OttoBib.com was a website with a free tool to generate an alphabetized bibliography of books from a list of International Standard Book Numbers (ISBN) with output in MLA, APA, Chicago/Turabian, BibTeX and Wikipedia format. Each query also generated a "temporary" permalink (self-destructs in about one month) which could be used to recall the bibliography without reentering the ISBN data. The site was a metasearch engine, integrating data from several sources, including the U.S. Library of Congress API, the Amazon.com database of books, and ISBNdb.com. OttoBib accepted ISBNs with either 10 or 13 digits.

== Background ==

OttoBib.com was started as a hobby project in 2006 by Jonathan Otto, a then 4th year undergraduate at the University of Wisconsin–La Crosse, USA. It was originally called "That's Crazy Hot!" but the name was quickly changed to OttoBib because the original title was "not suitable for the academic environment and consequently won't take off."
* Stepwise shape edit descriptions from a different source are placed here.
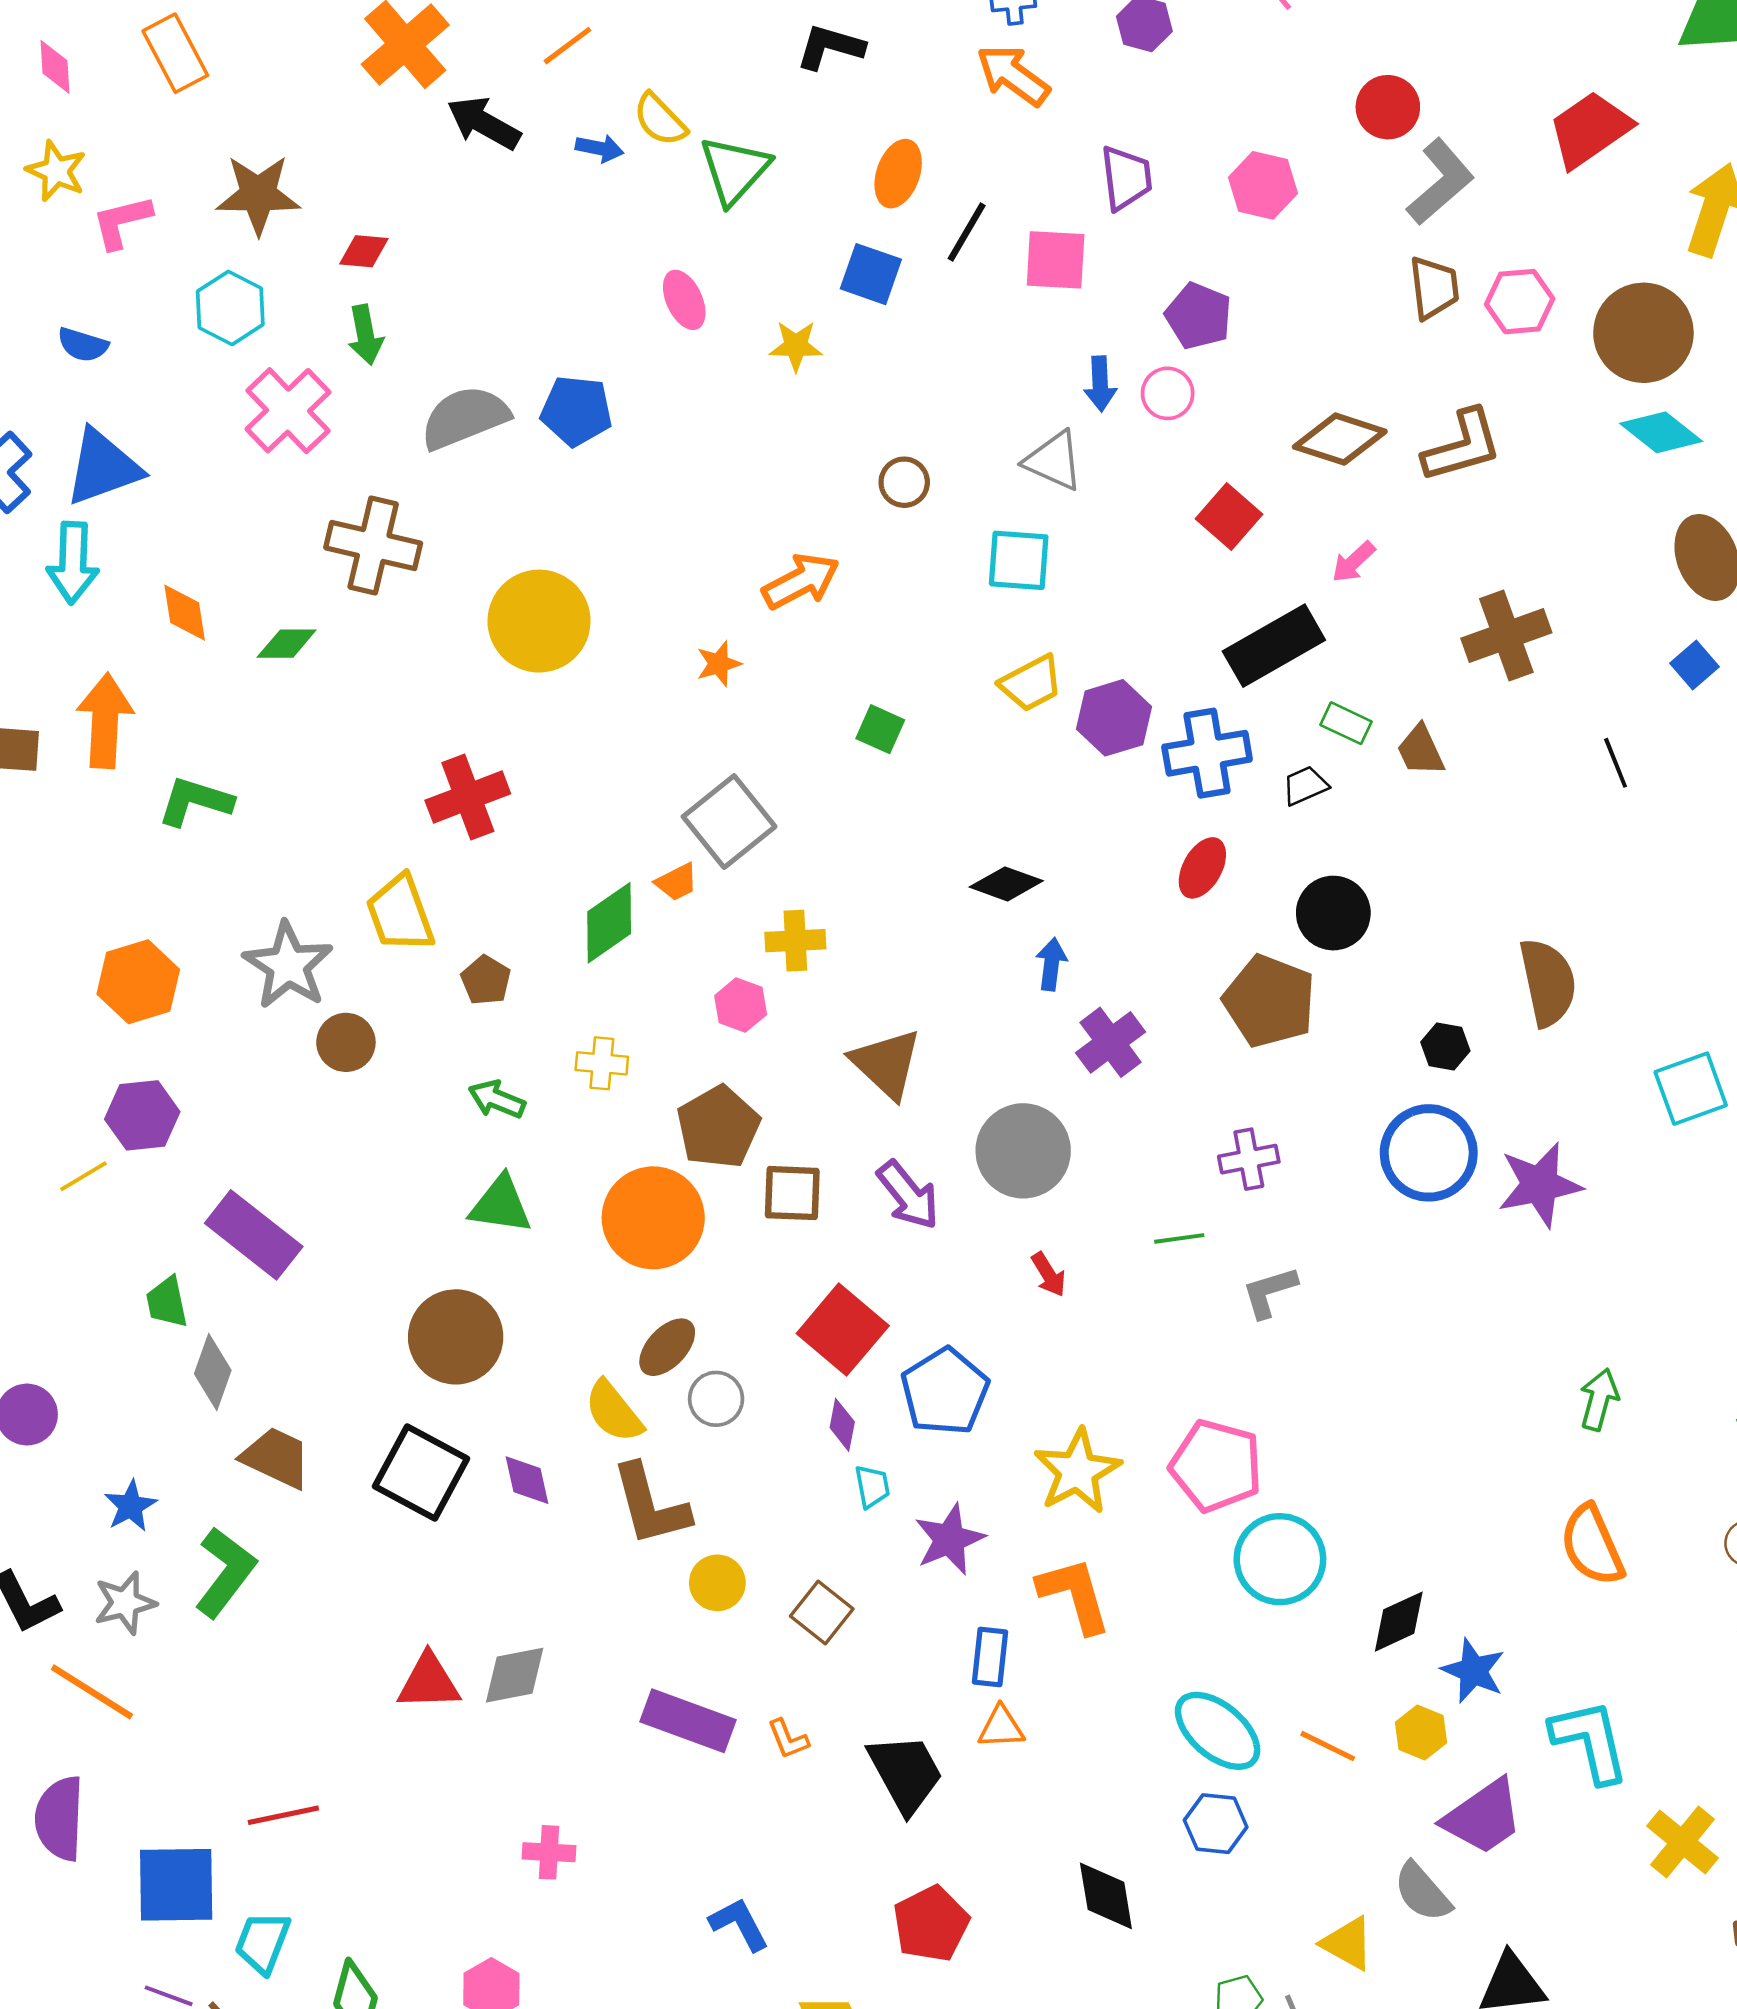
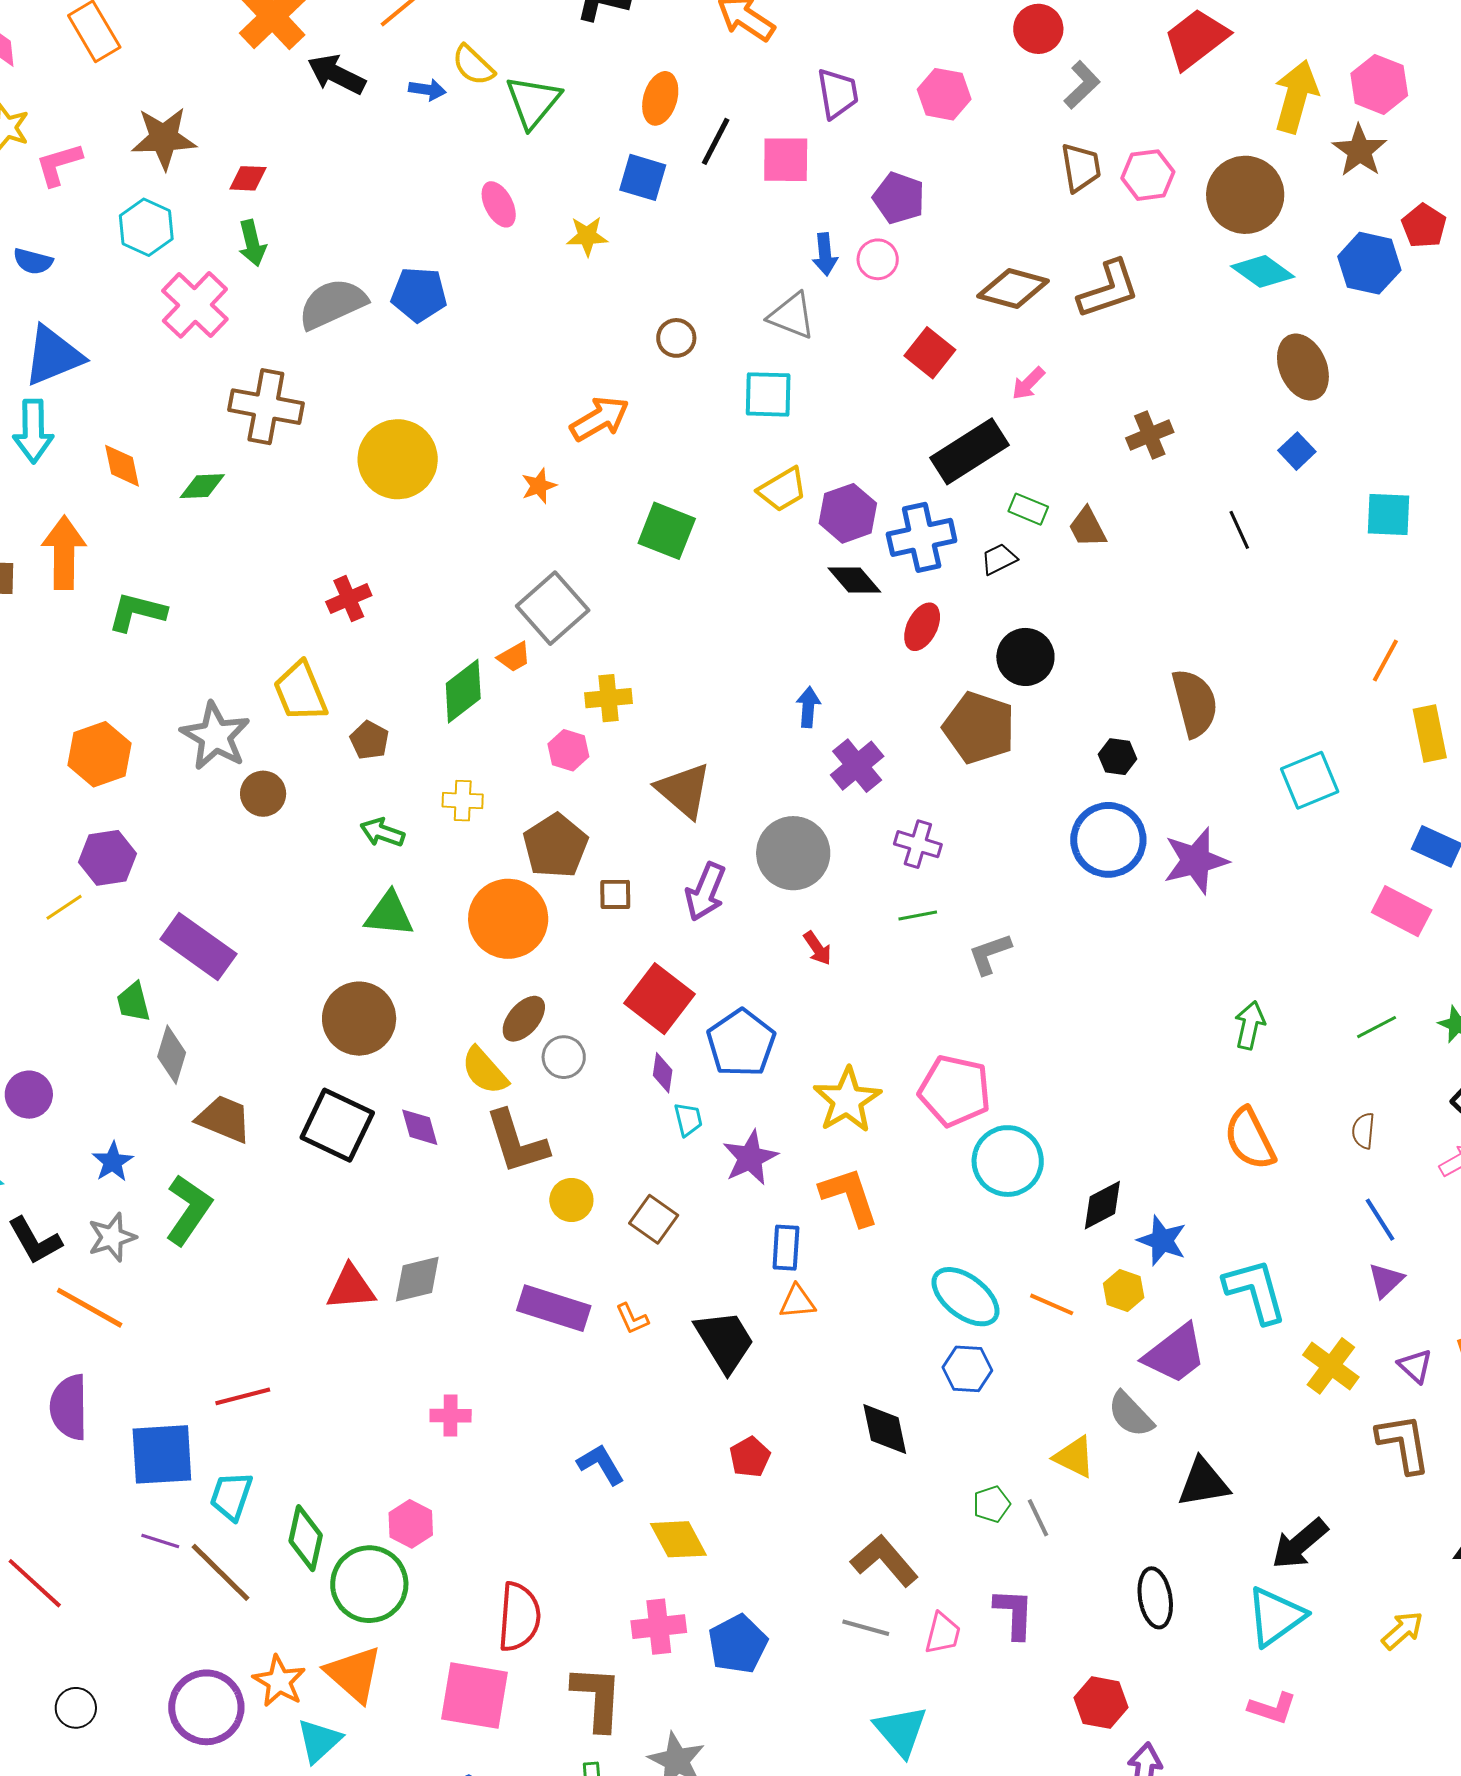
gray L-shape: (1440, 182) -> (1082, 85), size x0.7
brown cross: (1506, 636) -> (1150, 435), size x0.7
green square: (880, 729) -> (667, 531), size x1.5
red cross: (468, 797) -> (349, 599), size x0.7
black diamond: (1006, 884) -> (854, 580), moved, turned 32
purple cross: (1249, 1159) -> (918, 844), moved, turned 30
brown square: (792, 1193) -> (615, 894), size x0.7
purple arrow: (908, 1195) -> (705, 892), turned 64
red pentagon: (931, 1924) -> (750, 1457), size x0.7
The original inspiration for the site came from Seth Godin's January 3, 2006 blog post on "Stuck Systems", where he wrote:

A quick online search didn't turn up what seemed obvious to me: a free service that would allow a writer to type in all the ISBNs used in creating a paper and then generate two things:

1. a bibliography based on looking up the data online and
2. a web page that would allow the reader/teacher to see the books, their covers... etc.

== Functionality ==

OttoBib.com performed the two basic functions outlined. Marcus P. Zillman, an Internet information retrieval consultant and speaker said "this website is the start of a new paradigm of citing sources." Jason Clarke, a writer and web developer, said OttoBib is a "tool that solves a simple problem in a simple manner."

== Developments ==

In January 2007, OttoBib introduced a REST interface to allow a citation to be generated from a URL that contains the ISBN. For example, ISBN 0-19-511797-2 could be used in the URL:

to display

 Patterson, J., (1997). Grand Expectations. Oxford Oxfordshire: Oxford University Press.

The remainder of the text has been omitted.